Thursday, December 07, 2006

Lopez v. Gonzales: Not Just For Immigration Cases

There's been some discussion at a couple of our sister blogs about the applicability of Lopez v. Gonzales to criminal cases. "Why is this even a question," you ask? Well, remember that the Supreme Court granted cert in two cases presenting the felony-simple-possession-as-aggravated-felolny issue: Lopez v. Gonzales was an immigration case, and Toledo-Flores v. United States was a criminal case involving an appeal from the sentenced imposed for an illegal reentry conviction. As you know by now, the Court only decided the issue in Lopez; it dismissed the writ of certiorari as improvidently granted in Toledo-Flores.
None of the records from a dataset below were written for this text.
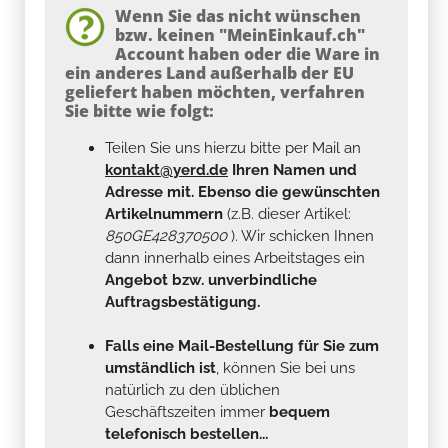
Wenn Sie das nicht wünschen
bzw. keinen "MeinEinkauf.ch"
Account haben oder die Ware in
ein anderes Land außerhalb der EU
geliefert haben möchten, verfahren
Sie bitte wie folgt:
Teilen Sie uns hierzu bitte per Mail an
kontakt@yerd.de
Ihren Namen und
Adresse mit. Ebenso die gewünschten
Artikelnummern
(z.B. dieser Artikel:
850GE428370500
). Wir schicken Ihnen
dann innerhalb eines Arbeitstages ein
Angebot bzw. unverbindliche
Auftragsbestätigung.
Falls eine Mail-Bestellung für Sie zum
umständlich ist
, können Sie bei uns
natürlich zu den üblichen
Geschäftszeiten immer
bequem
telefonisch bestellen...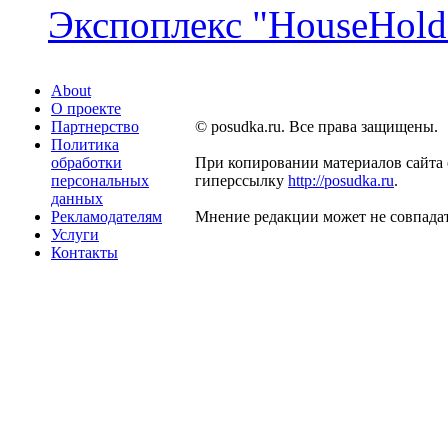
Экспоплекс "HouseHold 
About
О проекте
Партнерство
© posudka.ru. Все права защищены.
Политика
обработки
При копировании материалов сайта 
персональных
гиперссылку
http://posudka.ru
.
данных
Рекламодателям
Мнение редакции может не совпадат
Услуги
Контакты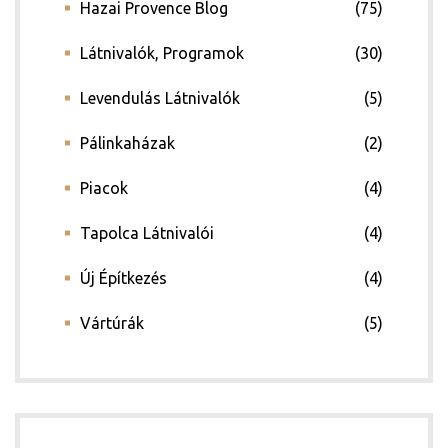
Hazai Provence Blog
(75)
Látnivalók, Programok
(30)
Levendulás Látnivalók
(5)
Pálinkaházak
(2)
Piacok
(4)
Tapolca Látnivalói
(4)
Új Építkezés
(4)
Vártúrák
(5)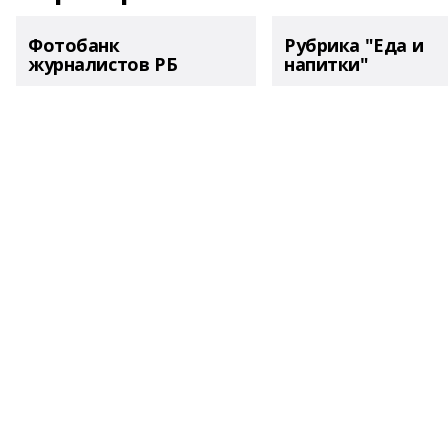
Фотобанк
Рубрика "Еда и
журналистов РБ
напитки"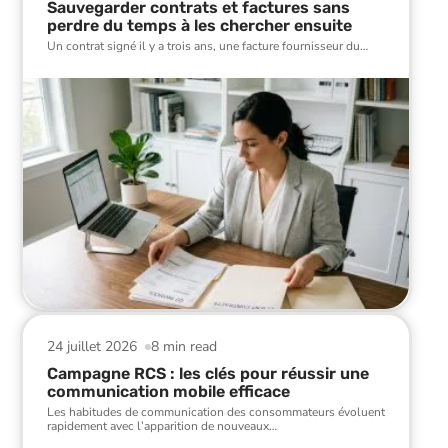
Sauvegarder contrats et factures sans
perdre du temps à les chercher ensuite
Un contrat signé il y a trois ans, une facture fournisseur du
…
24 juillet 2026
8 min read
Campagne RCS : les clés pour réussir une
communication mobile efficace
Les habitudes de communication des consommateurs évoluent
rapidement avec l’apparition de nouveaux
…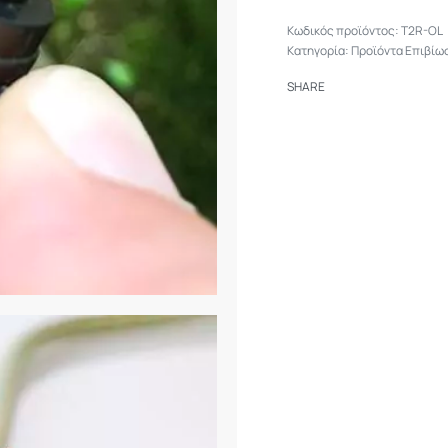
T2R-OL
Κατηγορία:
Προϊόντα Επιβίω
SHARE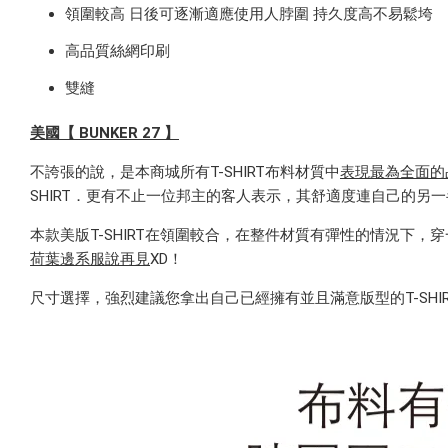
領圍較高 日後可逐漸適應使用人脖圍 持久度高不易鬆垮
高品質絲網印刷
雙縫
美國【 BUNKER 27 】
不誇張的說，是本商城所有T-SHIRT布料材質中
表現最為全面的
SHIRT．更有不止一位邦主的客人表示，其舒適度連自己的另
本款美版T-SHIRT在領圍較合，在整件材質有彈性的情況
荷葉邊系服說再見
XD！
尺寸選擇，強烈建議您拿出自己已經擁有並且滿意版型的T-SH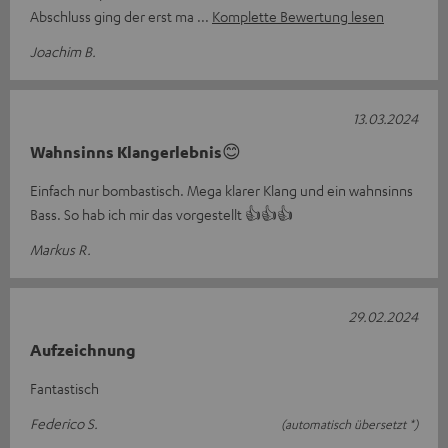
Abschluss ging der erst ma
Komplette Bewertung lesen
Joachim B.
13.03.2024
Wahnsinns Klangerlebnis😊
Einfach nur bombastisch. Mega klarer Klang und ein wahnsinns
Bass. So hab ich mir das vorgestellt 👍👍👍
Markus R.
29.02.2024
Aufzeichnung
Fantastisch
Federico S.
(automatisch übersetzt *)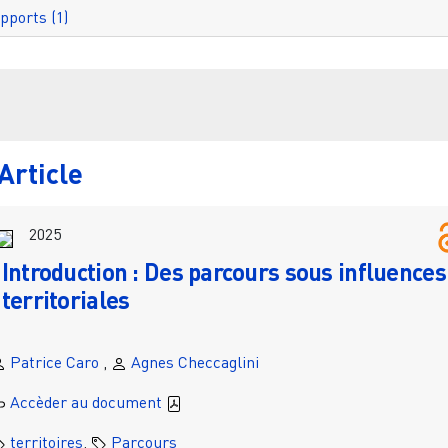
pports (1)
Filtr
Article
2025
Introduction : Des parcours sous influences
territoriales
Patrice Caro
,
Agnes Checcaglini
Accèder au document
territoires
,
Parcours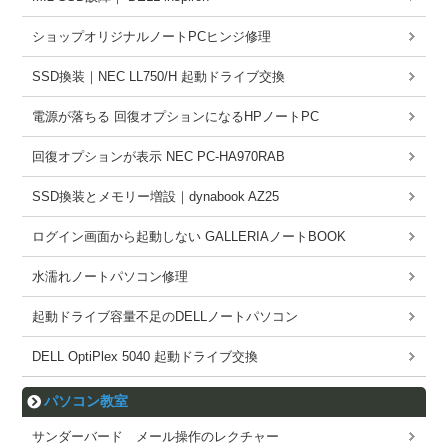
ショップオリジナルノートPCヒンジ修理
SSD換装｜NEC LL750/H 起動ドライブ交換
電源が落ちる 回復オプションになるHPノートPC
回復オプションが表示 NEC PC-HA970RAB
SSD換装とメモリー増設｜dynabook AZ25
ログイン画面から起動しない GALLERIAノートBOOK
水濡れノートパソコン修理
起動ドライブ容量不足のDELLノートパソコン
DELL OptiPlex 5040 起動ドライブ交換
パソコン教室
サンダーバード メール操作のレクチャー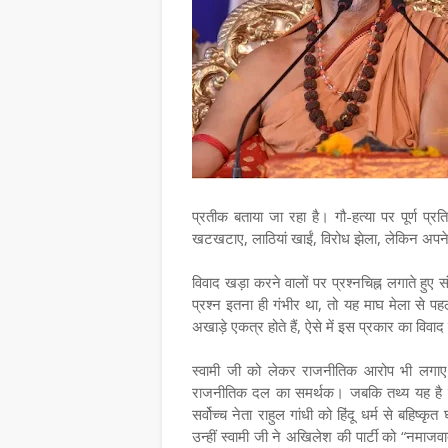
प्रतीक बताया जा रहा है। गौ-हत्या पर पूर्ण प्र
खटखटाए, लाठियां खाईं, विरोध झेला, लेकिन अपने 
विवाद खड़ा करने वालों पर प्रश्नचिह्न लगाते हुए 
प्रश्न इतना ही गंभीर था, तो यह माघ मेला से पहले 
अखाड़े एकत्र होते हैं, ऐसे में इस प्रकार का व
स्वामी जी को लेकर राजनीतिक आरोप भी लगाए जा 
राजनीतिक दल का समर्थक। जबकि तथ्य यह है कि जि
सर्वोच्च नेता राहुल गांधी को हिंदू धर्म से बहिष्
उन्हीं स्वामी जी ने अखिलेश की पार्टी को “नमाज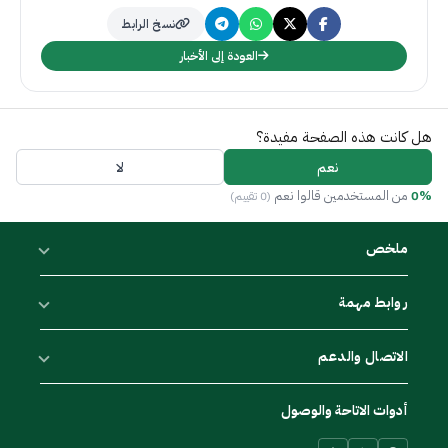
نسخ الرابط
العودة إلى الأخبار
هل كانت هذه الصفحة مفيدة؟
نعم
لا
0%
من المستخدمين قالوا نعم
(0 تقييم)
ملخص
روابط مهمة
الاتصال والدعم
أدوات الاتاحة والوصول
So what effect, if any, does the DIG in Toledo-Flores have on the applicability of Lopez to the aggravated felony sentence enhancements found in 8 U.S.C. § 1326(b)(2) and U.S.S.G. §2L1.2(b)(1)(C)? None at all. Flores applies with just as much force in criminal cases as it does in immigration cases. Here's why:

First, there's nothing in the Lopez decision that suggests that its holding is limited to the immigration context. In fact, the opposite is true. Lopez twice refers to §2L1.2 when discussing the significance and effect of the aggravated felony determination. First here:
An aggravated felony on a criminal record has worse collateral effects than a felony conviction simple. [There are immigration consequences.] And under the sentencing law, the Federal Guidelines attach special significance to the “aggravated felony” designation: a conviction of unlawfully entering or remaining in theUnited States receives an eight-level increase for a prior aggravated felony conviction, but only four levels for “any other felony.” United States Sentencing Commission, Guidelines Manual §2L1.2 (Nov. 2005) (hereinafter USSG); id., comment., n. 3 (adopting INA definition ofaggravated felony).
Maj. op. at 2. And then here,
Finally, the Government's reading would render the law of alien removal . . ., and the law of sentencing for illegal reentry into the country, see USSG §2L1.2, dependent on varying state criminal classifications even when Congress has apparently pegged the immigration statutes to the classifications Congress itself chose.
Maj. op. at 10 (emphasis added). Moreover, when the Court explained that it "granted certiorari to resolve a conflict in the Circuits about the proper understanding of conduct treated as a felony by the State that convicted a defendant of committing it, but as a misdemeanor under the CSA," the Court cited both criminal and immigration cases. Id. at 3 & n.2. These passages clearly show that the Court understands that its decision will apply to both criminal and immigration cases.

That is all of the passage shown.